Maggie Daley Back in Chicago

Chicago's First Lady spent four nights in Washington, D.C. hospital

Chicago's First Lady is back home after a health scare that led to a four night stay in Washington, D.C.

Maggie Daley returned to Chicago on Tuesday afternoon.

"She is feeling much better and I want to thank everybody for their prayers," Mayor Richard M. Daley said Tuesday at an unrelated event at Marshall Metro High School.

The mayor said his wife voewed to get back to work as soon as possible on after-school programs.

"She thinks teenagers deserve more after-school programs and that’s all she wanted to talk about. We were looking out [the window at the hospital] and watching the fields at different kids playing different sports and that’s all she talked about: after school programs, how important that is in the arts and sports for young people. We have to be able to do that for them.”

Maggie Daley was hospitalized in the Georgetown University Medical Center on Friday after complaining of pain in her lower legs. Her physician, Steve Rosen, said she was in good spirits and would return to Chicago after four nights in Washington, D.C.

"I spoke with Maggie this morning, she feels better," Rosen said by phone on Monday.  "There's nothing dramatically new with her condition."

Daley has been battling metastatic breast cancer since 2002. The pain might be from a micro-fracture of a bone, according to her doctors in Chicago, who added that tests indicate the cancer has not progressed any further.
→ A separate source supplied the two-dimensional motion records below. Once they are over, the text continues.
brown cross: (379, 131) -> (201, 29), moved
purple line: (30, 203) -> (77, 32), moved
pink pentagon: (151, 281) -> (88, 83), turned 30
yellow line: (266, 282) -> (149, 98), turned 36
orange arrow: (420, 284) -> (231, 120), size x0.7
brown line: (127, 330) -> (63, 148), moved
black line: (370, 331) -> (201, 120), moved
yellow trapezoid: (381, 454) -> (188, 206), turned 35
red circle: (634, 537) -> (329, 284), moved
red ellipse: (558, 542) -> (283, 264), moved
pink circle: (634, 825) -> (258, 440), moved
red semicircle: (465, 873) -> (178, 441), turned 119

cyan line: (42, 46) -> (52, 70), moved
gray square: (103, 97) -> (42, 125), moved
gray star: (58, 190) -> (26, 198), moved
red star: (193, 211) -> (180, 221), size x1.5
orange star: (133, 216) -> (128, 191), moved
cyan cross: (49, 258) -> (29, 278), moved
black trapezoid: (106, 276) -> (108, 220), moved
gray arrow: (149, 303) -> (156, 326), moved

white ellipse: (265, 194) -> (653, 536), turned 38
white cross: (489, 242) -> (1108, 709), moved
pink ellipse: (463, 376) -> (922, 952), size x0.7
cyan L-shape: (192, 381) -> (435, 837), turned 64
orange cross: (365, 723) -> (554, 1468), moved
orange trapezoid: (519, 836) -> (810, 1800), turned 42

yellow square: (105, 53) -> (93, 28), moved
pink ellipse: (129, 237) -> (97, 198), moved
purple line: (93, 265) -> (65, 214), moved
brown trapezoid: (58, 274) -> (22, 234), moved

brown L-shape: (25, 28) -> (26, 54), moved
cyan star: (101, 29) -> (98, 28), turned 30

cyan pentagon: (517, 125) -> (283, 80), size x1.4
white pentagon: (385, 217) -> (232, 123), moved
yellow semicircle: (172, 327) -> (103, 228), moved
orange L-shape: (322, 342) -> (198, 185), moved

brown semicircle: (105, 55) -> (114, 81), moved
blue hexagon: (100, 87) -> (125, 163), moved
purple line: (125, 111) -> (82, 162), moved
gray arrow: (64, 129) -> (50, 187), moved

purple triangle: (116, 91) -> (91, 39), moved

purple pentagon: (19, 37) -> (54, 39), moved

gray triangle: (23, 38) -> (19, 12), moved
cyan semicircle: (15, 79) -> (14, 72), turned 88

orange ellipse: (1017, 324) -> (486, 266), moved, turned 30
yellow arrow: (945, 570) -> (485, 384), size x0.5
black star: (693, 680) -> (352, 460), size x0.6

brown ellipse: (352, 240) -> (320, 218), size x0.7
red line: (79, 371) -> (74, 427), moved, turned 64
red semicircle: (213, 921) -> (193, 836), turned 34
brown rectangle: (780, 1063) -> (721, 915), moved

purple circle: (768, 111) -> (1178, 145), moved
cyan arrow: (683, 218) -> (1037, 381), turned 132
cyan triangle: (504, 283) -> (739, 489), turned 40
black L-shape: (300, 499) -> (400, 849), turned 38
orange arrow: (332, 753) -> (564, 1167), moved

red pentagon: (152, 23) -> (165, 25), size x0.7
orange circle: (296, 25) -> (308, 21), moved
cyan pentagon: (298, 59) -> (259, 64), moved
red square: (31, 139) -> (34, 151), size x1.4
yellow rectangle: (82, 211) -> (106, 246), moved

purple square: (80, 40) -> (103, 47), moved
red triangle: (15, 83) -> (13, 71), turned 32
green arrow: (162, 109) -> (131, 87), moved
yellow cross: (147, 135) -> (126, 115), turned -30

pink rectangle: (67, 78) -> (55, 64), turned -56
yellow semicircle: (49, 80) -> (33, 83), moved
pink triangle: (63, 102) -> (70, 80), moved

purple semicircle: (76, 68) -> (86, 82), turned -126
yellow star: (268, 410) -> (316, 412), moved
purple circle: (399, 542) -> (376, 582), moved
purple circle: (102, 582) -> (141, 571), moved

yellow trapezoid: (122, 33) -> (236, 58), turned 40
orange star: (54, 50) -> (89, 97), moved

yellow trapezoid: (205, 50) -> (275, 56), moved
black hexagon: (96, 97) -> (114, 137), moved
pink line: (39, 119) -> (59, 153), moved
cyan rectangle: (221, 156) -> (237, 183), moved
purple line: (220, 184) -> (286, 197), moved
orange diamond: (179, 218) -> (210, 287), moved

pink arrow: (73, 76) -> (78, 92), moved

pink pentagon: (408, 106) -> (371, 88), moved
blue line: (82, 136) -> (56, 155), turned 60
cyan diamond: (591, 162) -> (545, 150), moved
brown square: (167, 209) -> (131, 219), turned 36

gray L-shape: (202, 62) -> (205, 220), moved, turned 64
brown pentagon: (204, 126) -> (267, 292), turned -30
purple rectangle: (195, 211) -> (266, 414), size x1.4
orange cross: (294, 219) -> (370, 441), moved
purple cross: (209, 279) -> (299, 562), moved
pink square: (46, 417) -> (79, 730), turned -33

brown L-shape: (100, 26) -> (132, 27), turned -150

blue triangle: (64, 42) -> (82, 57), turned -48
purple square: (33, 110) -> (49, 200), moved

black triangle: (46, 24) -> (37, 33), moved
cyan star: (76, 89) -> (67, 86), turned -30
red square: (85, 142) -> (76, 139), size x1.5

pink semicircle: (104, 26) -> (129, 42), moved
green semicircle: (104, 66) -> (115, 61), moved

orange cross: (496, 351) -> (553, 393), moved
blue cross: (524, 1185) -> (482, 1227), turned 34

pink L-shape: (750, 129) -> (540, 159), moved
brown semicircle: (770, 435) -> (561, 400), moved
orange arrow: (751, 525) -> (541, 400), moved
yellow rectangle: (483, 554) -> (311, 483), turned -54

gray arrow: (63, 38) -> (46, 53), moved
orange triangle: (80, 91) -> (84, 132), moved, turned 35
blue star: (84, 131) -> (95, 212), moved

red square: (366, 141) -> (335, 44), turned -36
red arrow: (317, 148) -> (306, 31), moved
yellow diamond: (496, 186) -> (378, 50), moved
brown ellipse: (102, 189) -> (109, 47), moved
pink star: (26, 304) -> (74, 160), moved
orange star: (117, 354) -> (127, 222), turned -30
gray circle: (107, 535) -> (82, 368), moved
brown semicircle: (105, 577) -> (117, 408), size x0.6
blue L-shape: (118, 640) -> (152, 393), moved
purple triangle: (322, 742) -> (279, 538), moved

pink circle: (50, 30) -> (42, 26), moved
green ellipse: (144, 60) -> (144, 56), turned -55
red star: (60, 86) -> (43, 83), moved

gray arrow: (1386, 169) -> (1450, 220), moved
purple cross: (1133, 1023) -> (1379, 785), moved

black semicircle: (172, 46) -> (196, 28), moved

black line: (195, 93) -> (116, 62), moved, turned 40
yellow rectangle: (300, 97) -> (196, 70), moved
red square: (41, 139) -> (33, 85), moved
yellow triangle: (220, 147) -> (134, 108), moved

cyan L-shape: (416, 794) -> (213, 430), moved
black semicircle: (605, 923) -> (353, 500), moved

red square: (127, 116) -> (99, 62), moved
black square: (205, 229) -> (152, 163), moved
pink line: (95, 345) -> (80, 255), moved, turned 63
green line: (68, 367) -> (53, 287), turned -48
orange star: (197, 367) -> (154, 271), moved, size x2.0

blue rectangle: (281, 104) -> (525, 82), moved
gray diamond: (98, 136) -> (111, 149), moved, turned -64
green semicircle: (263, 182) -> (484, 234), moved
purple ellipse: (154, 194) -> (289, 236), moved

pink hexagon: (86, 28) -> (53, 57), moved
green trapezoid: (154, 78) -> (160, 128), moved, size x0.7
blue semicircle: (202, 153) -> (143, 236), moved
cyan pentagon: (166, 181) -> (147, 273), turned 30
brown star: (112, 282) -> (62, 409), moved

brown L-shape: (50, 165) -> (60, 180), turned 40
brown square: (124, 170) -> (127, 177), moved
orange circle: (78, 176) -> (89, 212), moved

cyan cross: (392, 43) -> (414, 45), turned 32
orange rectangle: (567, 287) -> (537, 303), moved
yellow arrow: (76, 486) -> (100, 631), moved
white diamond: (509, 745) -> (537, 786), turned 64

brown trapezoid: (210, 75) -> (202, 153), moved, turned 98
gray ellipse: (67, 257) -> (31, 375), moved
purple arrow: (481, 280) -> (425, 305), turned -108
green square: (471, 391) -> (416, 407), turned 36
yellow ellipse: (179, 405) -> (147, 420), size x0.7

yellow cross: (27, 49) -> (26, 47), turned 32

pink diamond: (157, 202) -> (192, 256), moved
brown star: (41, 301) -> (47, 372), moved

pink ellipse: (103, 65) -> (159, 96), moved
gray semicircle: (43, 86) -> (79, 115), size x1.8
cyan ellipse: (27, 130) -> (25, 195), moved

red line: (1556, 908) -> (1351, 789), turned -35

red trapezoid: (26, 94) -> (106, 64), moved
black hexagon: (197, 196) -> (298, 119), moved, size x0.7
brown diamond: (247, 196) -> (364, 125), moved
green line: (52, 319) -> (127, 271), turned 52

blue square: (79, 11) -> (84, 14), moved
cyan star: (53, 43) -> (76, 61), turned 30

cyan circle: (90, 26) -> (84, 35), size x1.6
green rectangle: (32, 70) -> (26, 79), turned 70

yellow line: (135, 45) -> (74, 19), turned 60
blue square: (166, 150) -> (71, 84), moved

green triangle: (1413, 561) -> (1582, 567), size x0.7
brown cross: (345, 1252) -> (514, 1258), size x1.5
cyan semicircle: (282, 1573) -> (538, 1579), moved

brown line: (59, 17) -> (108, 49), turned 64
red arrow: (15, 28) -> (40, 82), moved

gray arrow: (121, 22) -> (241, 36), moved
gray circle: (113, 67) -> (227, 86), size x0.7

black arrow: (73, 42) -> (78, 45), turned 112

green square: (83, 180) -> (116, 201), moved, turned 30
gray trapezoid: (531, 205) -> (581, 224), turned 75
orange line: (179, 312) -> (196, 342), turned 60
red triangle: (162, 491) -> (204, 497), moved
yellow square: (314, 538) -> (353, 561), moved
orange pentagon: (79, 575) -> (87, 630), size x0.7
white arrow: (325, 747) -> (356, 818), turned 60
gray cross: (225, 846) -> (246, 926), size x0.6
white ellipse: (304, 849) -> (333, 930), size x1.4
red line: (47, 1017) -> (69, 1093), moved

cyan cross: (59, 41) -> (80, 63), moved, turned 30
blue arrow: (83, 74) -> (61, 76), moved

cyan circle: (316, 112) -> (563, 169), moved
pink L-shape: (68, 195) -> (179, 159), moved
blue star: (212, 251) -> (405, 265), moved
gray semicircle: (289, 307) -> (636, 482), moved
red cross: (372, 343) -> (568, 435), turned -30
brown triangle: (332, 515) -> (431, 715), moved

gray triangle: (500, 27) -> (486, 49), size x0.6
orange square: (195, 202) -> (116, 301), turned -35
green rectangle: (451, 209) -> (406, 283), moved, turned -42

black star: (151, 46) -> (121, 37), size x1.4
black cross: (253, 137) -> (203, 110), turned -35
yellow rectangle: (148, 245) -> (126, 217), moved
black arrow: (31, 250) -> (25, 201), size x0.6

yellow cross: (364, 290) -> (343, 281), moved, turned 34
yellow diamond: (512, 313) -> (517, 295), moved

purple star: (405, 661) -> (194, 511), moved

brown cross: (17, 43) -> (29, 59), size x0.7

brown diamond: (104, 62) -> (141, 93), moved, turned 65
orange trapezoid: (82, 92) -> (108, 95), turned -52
"She's been on constant therapy of different sorts over the last nine years.  That's very difficult on an individual, but she keeps her spirits up and she's just heroic," said Rosen.

He said that it's his hope and his anticipation that Daley will continue to do very well and points out that even though the cancer has gotten in her bones, her vital organs are all in remission.

Daley's condition has greatly increased the level of interest people have in breast cancer, doctors at Northwestern said.

The Lurie Comprehensive Cancer Center at Northwestern is sponsoring a town hall meeting the topic on Sunday, Oct. 24.  "The Promises and Myths of Breast Cancer Research" is free of charge and being held in the Thorne Auditorium of the Arther Rubloff Building, located at 375 East Chicago Ave., between 1 p.m. and 3 p.m.